What to work on: Under this line are the records; repeat exactly the lines starting at the one containing "adaptability. Understanding these periods of" and ending at the one containing "Recent activities", omitting pictures.

*** Data to use Section Begins ***

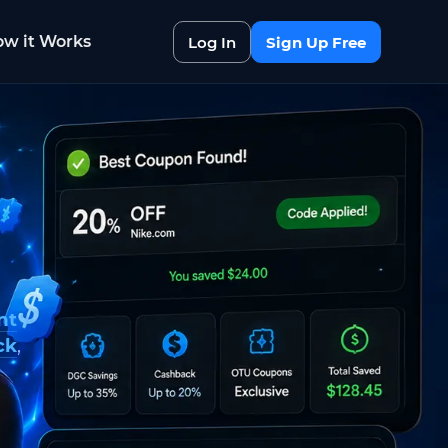
w it Works
Log In
Sign Up Free
nt
ck
,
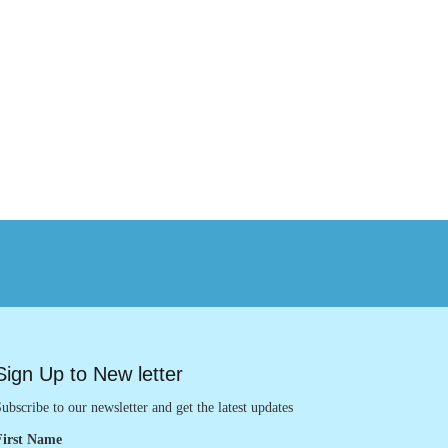
Sign Up to New letter
ubscribe to our newsletter and get the latest updates
First Name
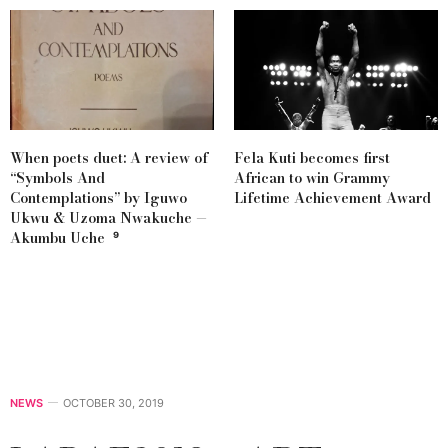
When poets duet: A review of
Fela Kuti becomes first
“Symbols And
African to win Grammy
Contemplations” by Iguwo
Lifetime Achievement Award
Ukwu & Uzoma Nwakuche —
Akumbu Uche ⁹
NEWS
OCTOBER 30, 2019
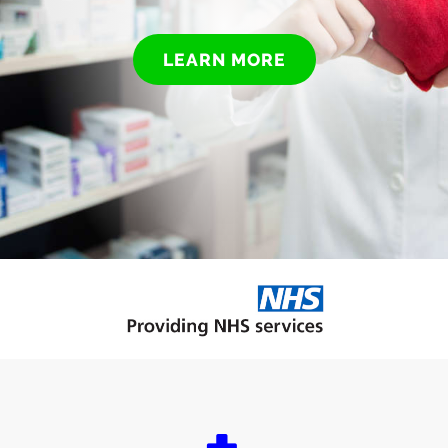
LEARN MORE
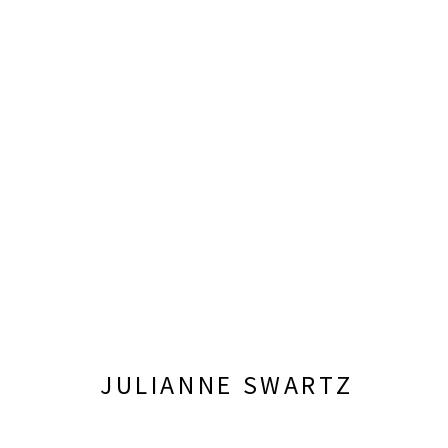
JUNE 6 - SEPTEMBER 26, 2026
JULIANNE SWARTZ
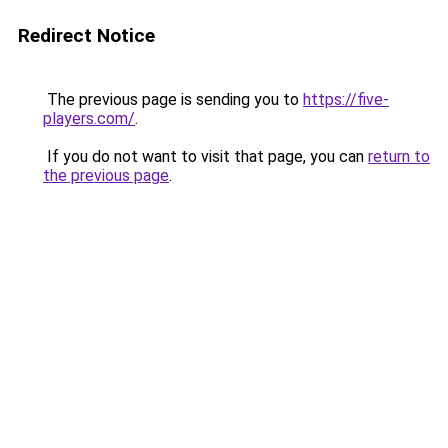
Redirect Notice
The previous page is sending you to
https://five-
players.com/
.
If you do not want to visit that page, you can
return to
the previous page
.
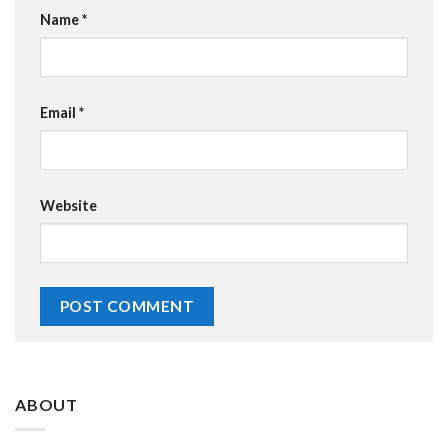
Name
*
Email
*
Website
ABOUT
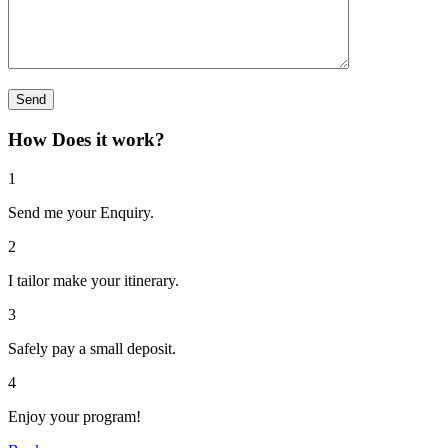
How Does it work?
1
Send me your Enquiry.
2
I tailor make your itinerary.
3
Safely pay a small deposit.
4
Enjoy your program!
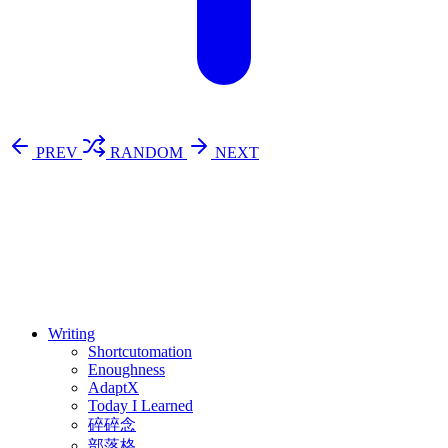
PREV
RANDOM
NEXT
⚖️ Enoughness
訂閱
歷年電子報
Writing
Shortcutomation
Enoughness
AdaptX
Today I Learned
碎碎念
部落格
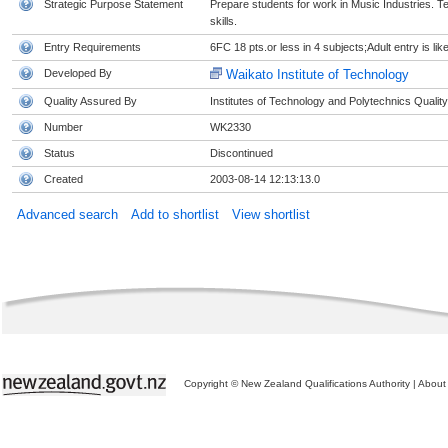
Strategic Purpose Statement
Prepare students for work in Music Industries. Te
skills.
Entry Requirements
6FC 18 pts.or less in 4 subjects;Adult entry is li
Developed By
Waikato Institute of Technology
Quality Assured By
Institutes of Technology and Polytechnics Quality
Number
WK2330
Status
Discontinued
Created
2003-08-14 12:13:13.0
Advanced search
Add to shortlist
View shortlist
Copyright © New Zealand Qualifications Authority
|
About 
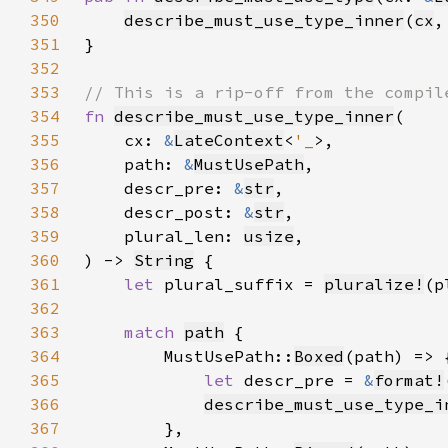
350
describe_must_use_type_inner
(
cx
,
351
352
353
354
fn 
describe_must_use_type_inner
355
    cx: 
&
LateContext
<
'_
356
    path: 
&
MustUsePath
357
    descr_pre: 
&
str
358
    descr_post: 
&
str
359
    plural_len: 
usize
360
) -> 
String
361
let 
plural_suffix = 
pluralize!
362
363
match 
path
364
        MustUsePath::
Boxed
365
let 
descr_pre = 
&
format!
366
describe_must_use_type_i
367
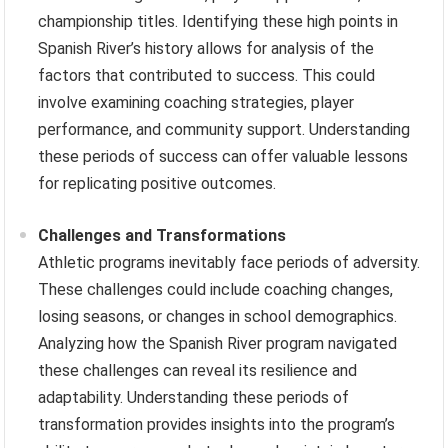
championship titles. Identifying these high points in
Spanish River’s history allows for analysis of the
factors that contributed to success. This could
involve examining coaching strategies, player
performance, and community support. Understanding
these periods of success can offer valuable lessons
for replicating positive outcomes.
Challenges and Transformations
Athletic programs inevitably face periods of adversity.
These challenges could include coaching changes,
losing seasons, or changes in school demographics.
Analyzing how the Spanish River program navigated
these challenges can reveal its resilience and
adaptability. Understanding these periods of
transformation provides insights into the program’s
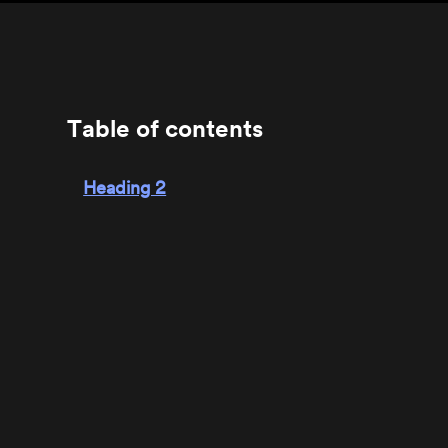
Table of contents
Heading 2
Heading 3
Heading 4
Heading 5
Heading 6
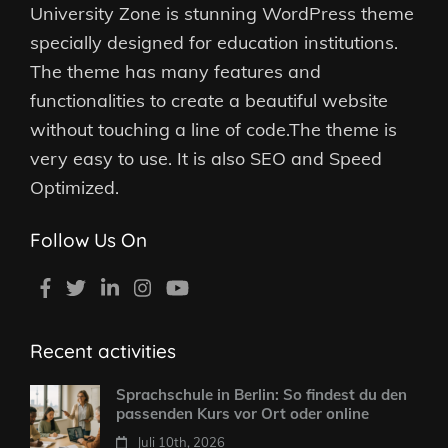
University Zone is stunning WordPress theme
specially designed for education institutions.
The theme has many features and
functionalities to create a beautiful website
without touching a line of code.The theme is
very easy to use. It is also SEO and Speed
Optimized.
Follow Us On
Recent activities
Sprachschule in Berlin: So findest du den
passenden Kurs vor Ort oder online
Juli 10th, 2026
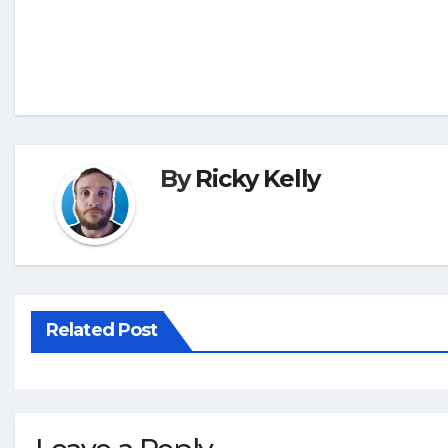
By
Ricky Kelly
Related Post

*** Data to use Section Ends ***

Exercise result:
adaptability. Understanding these periods of
transformation provides insights into the program’s
Table of contents
Heading 2
Heading 3
Heading 4
Heading 5
Heading 6
University Zone is stunning WordPress theme
specially designed for education institutions.
The theme has many features and
functionalities to create a beautiful website
without touching a line of code.The theme is
very easy to use. It is also SEO and Speed
Optimized.
Follow Us On
Recent activities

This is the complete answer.